== Exercise directions ==
Repeat the lines of the data exactly and exclude any picture among them.

== Data listing ==
........

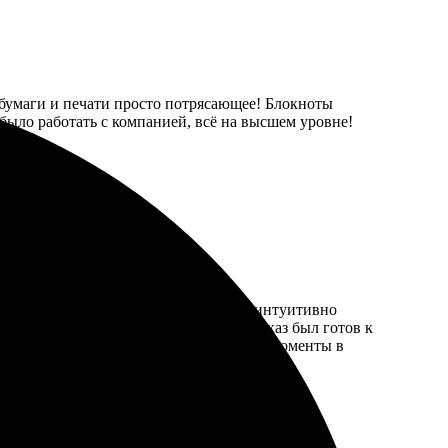
 бумаги и печати просто потрясающее! Блокноты
было работать с компанией, всё на высшем уровне!
цесс оформления оказался простым и интуитивно
 результат. После небольших правок заказ был готов к
ндую всем, кто хочет запечатлеть свои моменты в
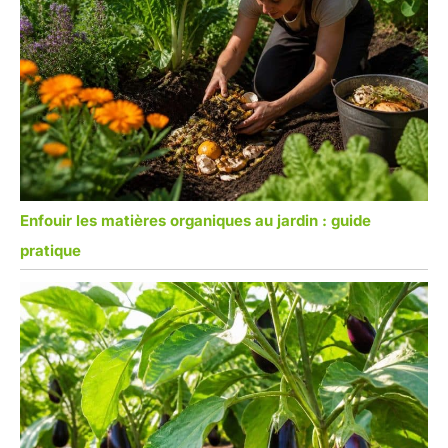
Enfouir les matières organiques au jardin : guide
pratique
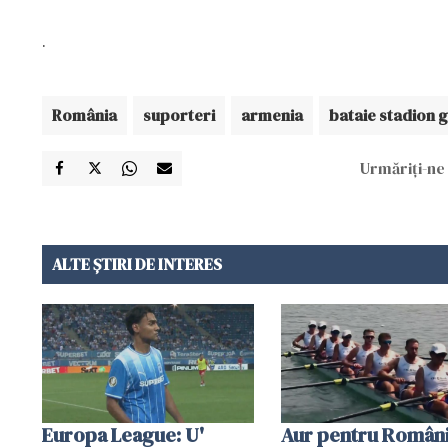
.
România
suporteri
armenia
bataie stadion 
Urmăriți-ne 
ALTE ȘTIRI DE INTERES
Europa League: U'
Aur pentru Români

........

== Written response ==
 бумаги и печати просто потрясающее! Блокноты
было работать с компанией, всё на высшем уровне!
цесс оформления оказался простым и интуитивно
 результат. После небольших правок заказ был готов к
ндую всем, кто хочет запечатлеть свои моменты в
Enfouir les matières organiques au jardin : guide
pratique
.
România
suporteri
armenia
bataie stadion 
Urmăriți-ne 
ALTE ȘTIRI DE INTERES
Europa League: U'
Aur pentru Români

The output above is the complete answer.